Désapprendre son instrument s'avère souvent judicieux pour mieux jouer. Voilà qui est bien paradoxal. Alors que je m'échine au quotidien à vous faire répéter vos gammes et vos arpèges, à corriger vos postures, à contraindre vos doigts à de rigoureux réflexes, à vous faire travailler souplesse, rapidité et précision des gestes, voilà que j'affirme qu'il faudrait, tout compte fait, tirer un trait sur ces innombrables heures de travail austères et ahanantes.

Je vous devine tout épave à la lecture de ces lignes, mais n'allez pas trop hâtivement jeter votre instrument par la fenêtre et vous avec, mon propos est bien évidemment plus nuancé que son titre racoleur. Alors refermez votre robinet de gaz, défaites le noeud coulant de votre corde attachée au plafond, et continuons.

 

Oui, un travail acharné sur l'instrument ne fera pas de vous forcément un meilleur musicien ! Certes l'acquisition et la maitrise des outils techniques, des gammes, des arpèges et accords demeure un atout. Mais, pour en faire quoi ? C'est cette question qui marque le seuil entre gymnastique technique et musicalité.

Trop cristalliser son travail sur la technique instrumentale vous aliène à des préoccupations centrées sur la performance physique (vitesse, automatismes...) qui font souvent oublier la finalité de la musique : produire de l'émotion.

 

Une difficulté d'oreille ou un problème de placement rythmique ne se résout pas, le plus souvent, avec l'instrument en main. Ces écueils rencontrés fréquemment par tout apprenti musicien trouvent leur origine au niveau d'une carence de sensation. Il est donc inutile de mobiliser son cerveau sur l'aspect technique purement moteur, gymnastique, il faut travailler sur l'origine sensorielle des difficultés rencontrées.

 

Comment ? Principalement par l'écoute attentive, le chant et la danse, ces approches hors instrument qui permettent d'affiner les sensations, de faire corps avec la musique pour la comprendre intuitivement et l'intégrer physiquement.
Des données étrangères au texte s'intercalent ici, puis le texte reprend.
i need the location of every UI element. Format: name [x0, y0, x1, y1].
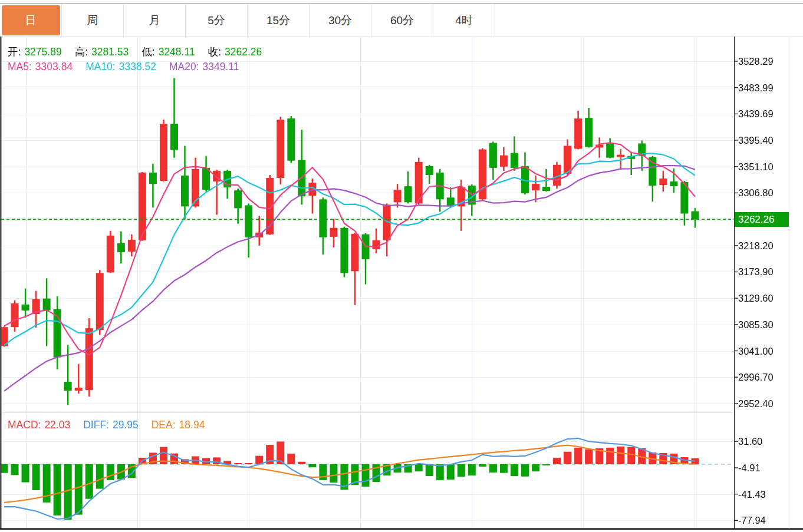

J'ai déjà évoqué l'importance d'une écoute active dans un précédent article («  Bien entendu »), que vous ne manquerez pas de relire.

Complétez votre écoute par une expression corporelle, quelle qu'elle soit : tapez l'after-beat de la caisse claire dans vos mains, ou bien laissez-vous aller à une danse improvisée (l'ingestion préalable d'un p'tit blanc pourra vous aider...), ou bien mimez le jeu des instrumentistes, etc.

Dans la même démarche, chantez le thème principal, d'abord avec l'enregistrement, puis par cœur et sans support. Essayez aussi de chanter les parties d'accompagnement.

Enfin, combinez chant et expression corporelle.

Donc, pour apprendre un morceau, en préalable, écoutez-en plusieurs versions, mémorisez-le, chantez et dansez dessus. Ensuite seulement, attelez-vous à son exécution sur l'instrument : tout le travail sensoriel et cognitif est préalablement fait, et dès lors il sera légitime de ne mobiliser que les outils techniques. La technique n'est justifiable que si elle se porte au service de la musicalité, de l'expression, de l'émotion.

 

Délaisser l'apprentissage de son instrument quelque temps pour en pratiquer d'autres est aussi une entreprise très enrichissante. Ceci permet d'affuter sa sensibilité et d'élargir sa compréhension de la construction musicale.

Tout pratiquant d'un instrument monophonique qui s'essaye à la guitare ou au piano pourra mieux appréhender la conduite du tissu harmonique en jouant les grilles d'accords. Un instrumentiste à cordes qui apprend un instrument à vent abordera différemment la problématique du phrasé à travers la gestion du souffle. Tout mélodiste qui pratique la batterie aura une meilleure compréhension du tissu rythmique et son discours s'en trouvera plus affirmé. Bref, toute infidélité faite à notre instrument attitré nous rendra meilleur musicien. (n'extrapolez pas si vite, je vous vois venir...)

 

Enfin, désapprendre son instrument est la tentative de retrouver la magie de « la première fois ». Souvenez-vous, lorsque vous avez manipulé pour la première fois un instrument, cet émerveillement du son émis, cette jouissance à le produire, cette sensation d'être le créateur d'un phénomène unique, d'être un Dieu et que tout un univers à créer est à portée de main.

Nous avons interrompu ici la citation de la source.